Понимаешь, Миша, твой художник, видно, поберечь тебя решил, потому и сказал неправду: не равнодушием таких людей бить надо и не с обидой в сердце. Разоблачать их надо. Только с мозгами разоблачать. Я и сам не знаю, как это делать, да и никогда не думал об этом, пока брата не похоронил и не понял, что Иван – брат то есть мой – лучше меня знал, как жить, хотя я и старше и образование высшее имею, а он был всего лишь простым рабочим. Тут дело не в годах и образовании, тут, видно, душу образованную надо иметь, чтобы в душе-то этой присутствовала нормальная человеческая совесть…

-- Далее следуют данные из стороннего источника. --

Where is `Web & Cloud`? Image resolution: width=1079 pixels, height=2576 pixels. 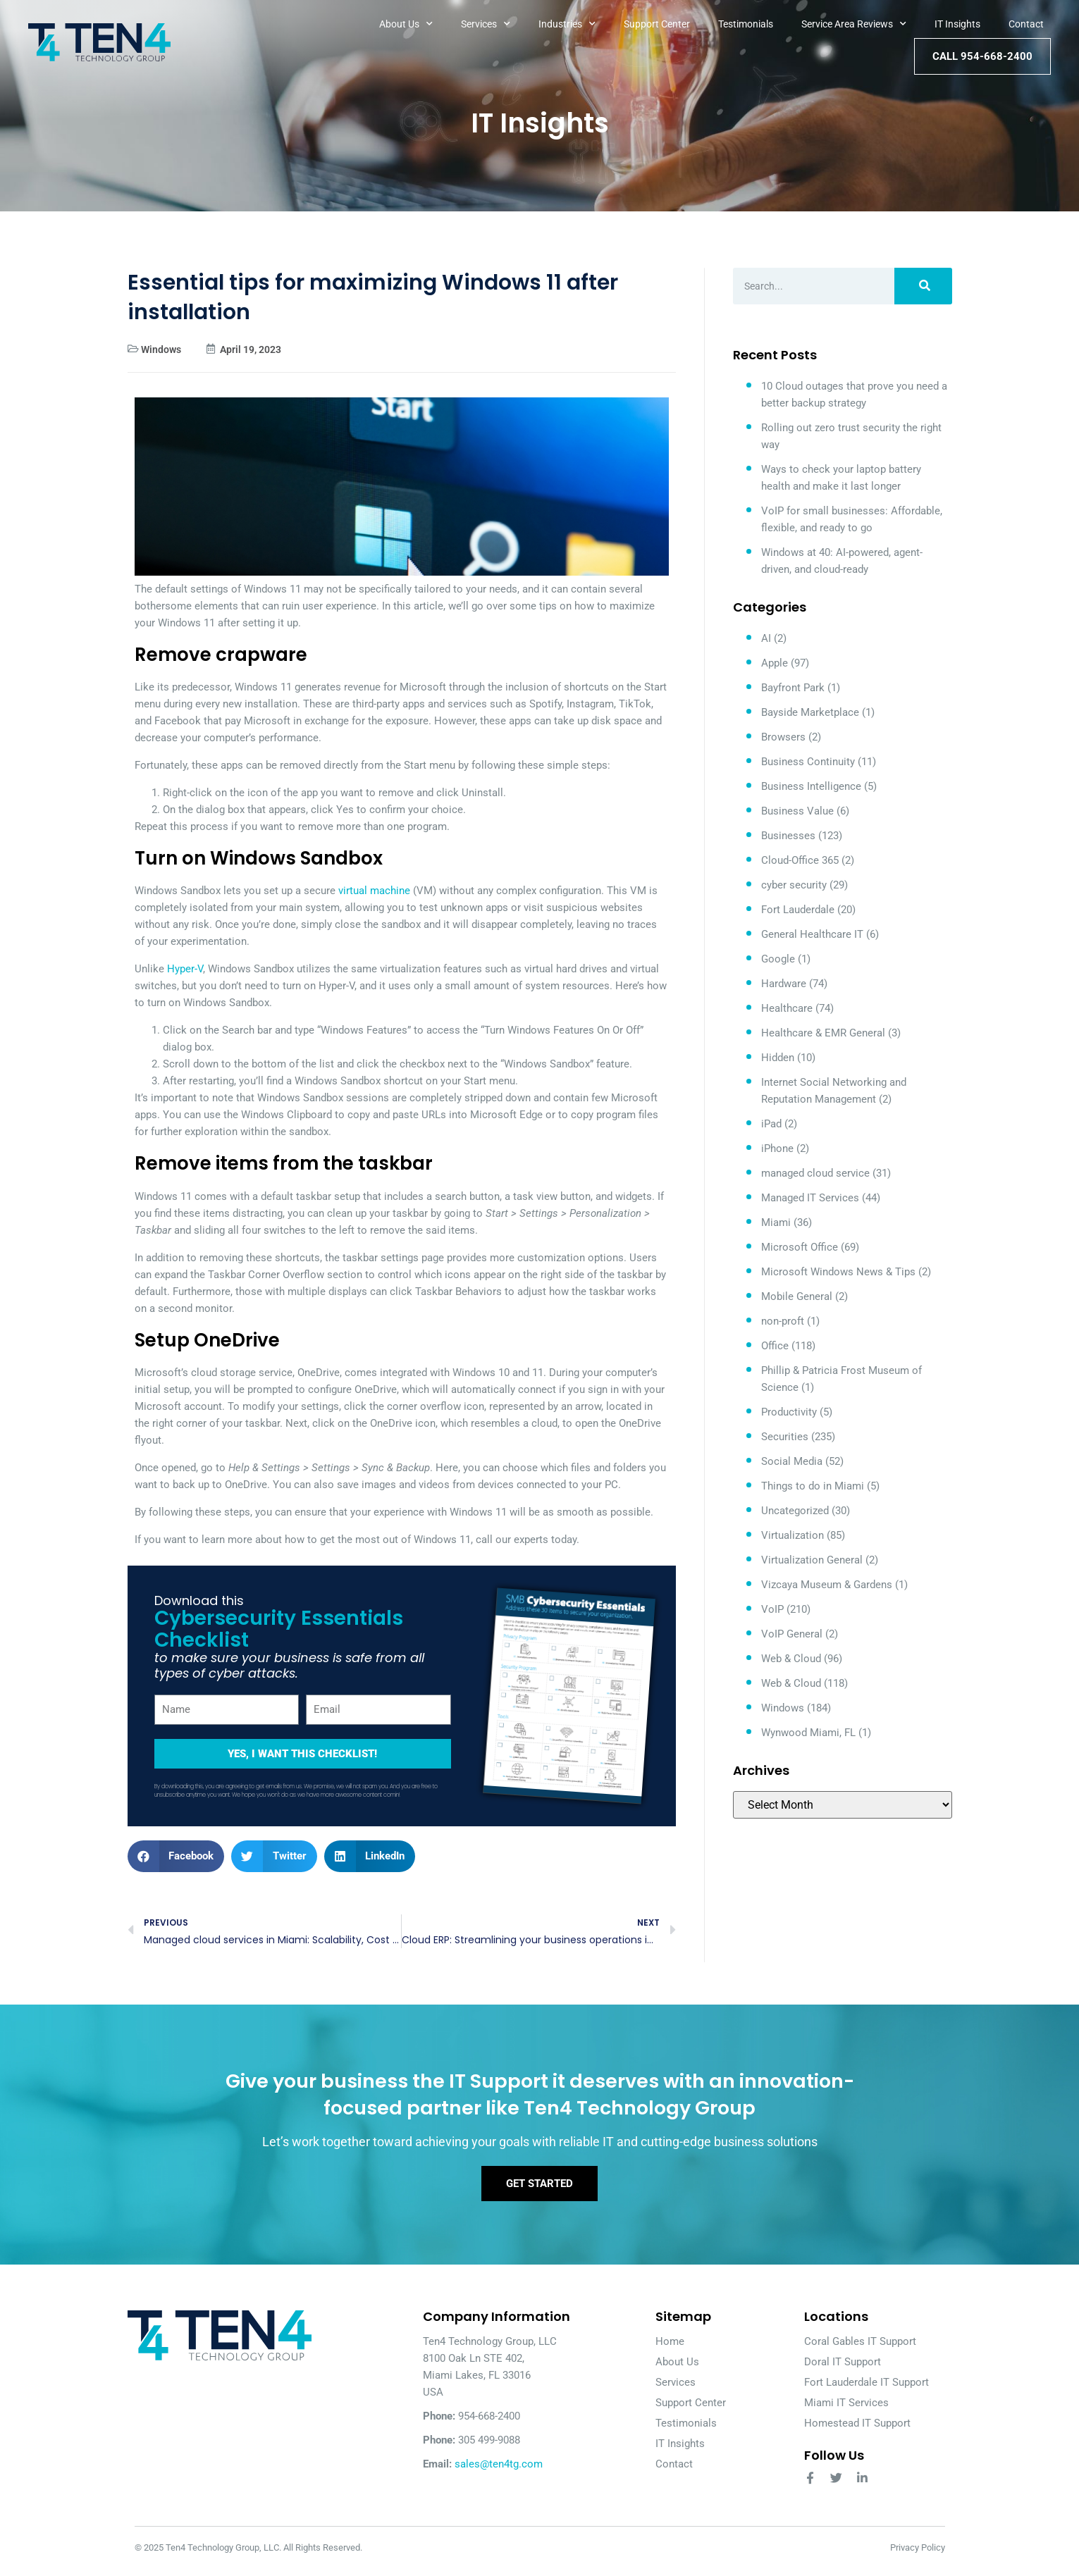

Подвел итог и тут же осознал, что последнюю фразу сказал с чьих-то слов. Смутно почувствовал это и парень. Но Василий не дал ему сказать, заговорил снова, пытаясь вывернуть на главное.
– Вот ты говорил, что нет такого осужденного, который бы подолгу не смотрел на забор, на дорогу, ведущую из зоны. И ты смотрел. И думал, конечно, о том, как будешь жить, как воскресишь в себе человека. А вышел – с обидой и уже обиду свою готов перенести на ту, с которой собираешься начать новую жизнь. И ты ее обидишь. Обидишь непоправимо. А за что? Неужели эти пять лет не породили в тебе естественного желания сделать хотя бы одну-единственную живую душу счастливой?
– Да это я так сболтнул. Прости ты меня. Там ведь почти каждый кого-то из себя изображает. Вот как вошел в купе, так и начал дуру гнать. Сначала бабка эта урок преподала, теперь – ты. И я рад этому. Ой, как я, Вася, рад этому…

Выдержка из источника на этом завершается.